Es más: se podría percibir o intuir cuál es el estado de una sociedad si se pudiera trazar un mapa de las relaciones entre “dar de sí” y “retener”. Hay que recordar, de paso, que el psicoanálisis inicial consideró este tema en toda su magnitud, pero poniendo el acento más en el retener –la eyaculación, la orina, el excremento, el gesto, la palabra–, que en el dar que, de este modo, sólo podría entenderse por contraste, por oposición.
Por supuesto que nunca sabemos qué podemos dar de nosotros mismos, así como no sabemos qué esperan los demás de nosotros, pero también logramos tener esa certeza en el privilegiado y exquisito momento en el que lo que hemos dado era exactamente lo que había que dar y lo que los demás querían recibir.

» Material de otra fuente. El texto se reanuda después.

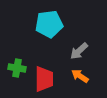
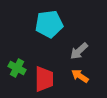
green cross: rotated 18 degrees clockwise
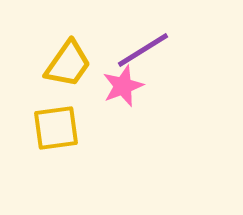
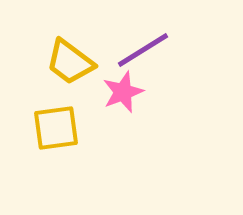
yellow trapezoid: moved 2 px right, 2 px up; rotated 92 degrees clockwise
pink star: moved 6 px down
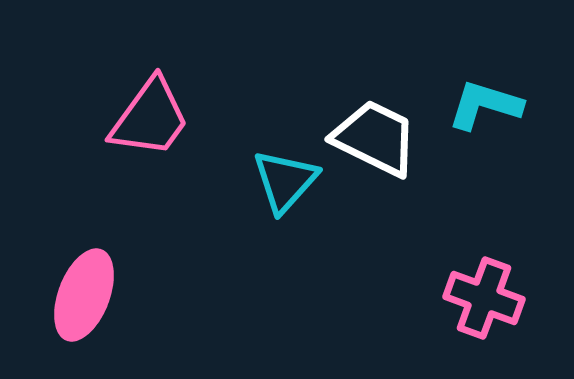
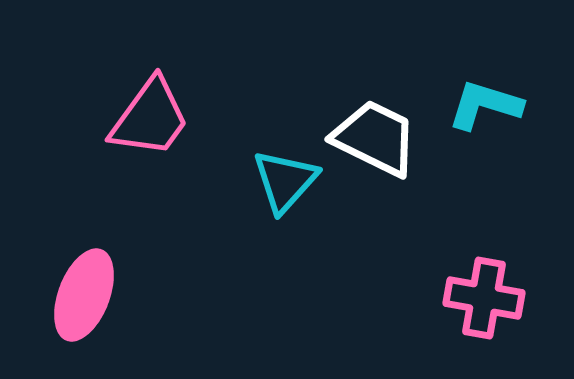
pink cross: rotated 10 degrees counterclockwise
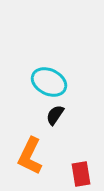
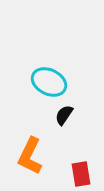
black semicircle: moved 9 px right
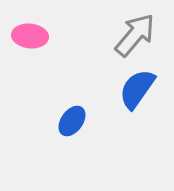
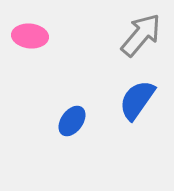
gray arrow: moved 6 px right
blue semicircle: moved 11 px down
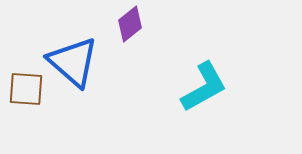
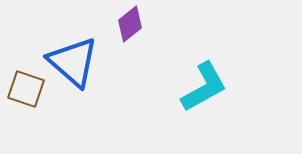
brown square: rotated 15 degrees clockwise
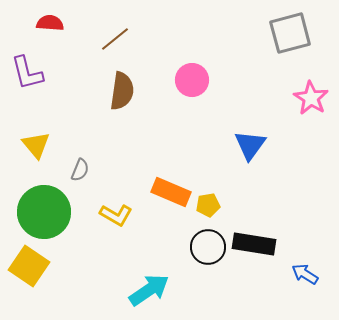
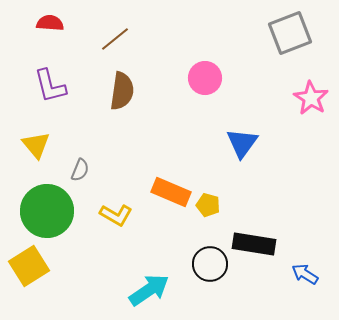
gray square: rotated 6 degrees counterclockwise
purple L-shape: moved 23 px right, 13 px down
pink circle: moved 13 px right, 2 px up
blue triangle: moved 8 px left, 2 px up
yellow pentagon: rotated 25 degrees clockwise
green circle: moved 3 px right, 1 px up
black circle: moved 2 px right, 17 px down
yellow square: rotated 24 degrees clockwise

Reconozco que la expresión “dar de sí” no es, por todas esas razones, demasiado clara; a veces da lugar a reproches, cuando alguien considera que el otro no ha dado de sí lo que debía haber dado –en la limosna, en el sexo, en la entrevista, en el saber–, a veces a enternecedores agradecimientos –“Dios lo bendiga” dice el menesteroso al recibir su limosna; “te amo tanto” dicen los amantes colmados; “ésa es mi opinión y la sostengo” dice el entrevistado; “gracias por haberme transmitido lo que sabes”, dice el discípulo. Las posibilidades son muchas, como se puede advertir, lo que quiere decir que si la expresión es vaga también puede ser interpretante de numerosas situaciones en las que hay más de una persona.
Y, en esa vía, la de su carácter interpretante, la expresión tal vez nos permita comprender ciertos comportamientos en los que “dar de sí” es su núcleo fundamental, su razón de ser y de existir. Nos permite comprender la idea tan misteriosa de “misión”, en todos los órdenes, el religioso, el literario, el artístico, el científico. ¿Por qué ciertos individuos se sienten llamados a ejecutar tareas ciclópeas? ¿Por qué creerán que sin su intervención el mundo seguirá siendo torpe, cruel, injusto y equivocado? Aquí los vemos, a lo largo de la historia: redentores, conquistadores, jueces, genios, es una galería de personas que hacen, a veces con enorme sacrificio, a veces a costa de sí mismos como seres físicos, lo que la gente común no puede o no se atreve a hacer. Se habla, en esos casos, sobre todo para lo religioso misional, de “dación”, lo que también acarrea una condena cuando ése que se ha propuesto dar no lo hace: un sacerdote pedófilo, un político corrupto, un médico desaprensivo, un artista descuidado, un escritor trivial. Todos esos grandes hacedores lo son porque se sienten llenos de un contenido que deben entregar a los demás, para que la vida tenga sentido y también lo tenga lo historia.
¿No es ésa una explicación de la existencia de seres excepcionales? ¿No es el “dar de sí” una explicación?
Por cierto, el “dar de sí” funciona también en niveles menos heroicos, sacrificiales y espléndidos. Funciona en la vida cotidiana y explica, también, por la negativa, la hipocresía, la mezquindad, la reticencia, el desamor, la traición, la inconsecuencia, la trivialidad. El ser común no tiene por qué proponerse salvar a la humanidad; bastaría con que tratara de salvarse a sí mismo. Para ello, comprender el “dar de sí” lo puede ayudar.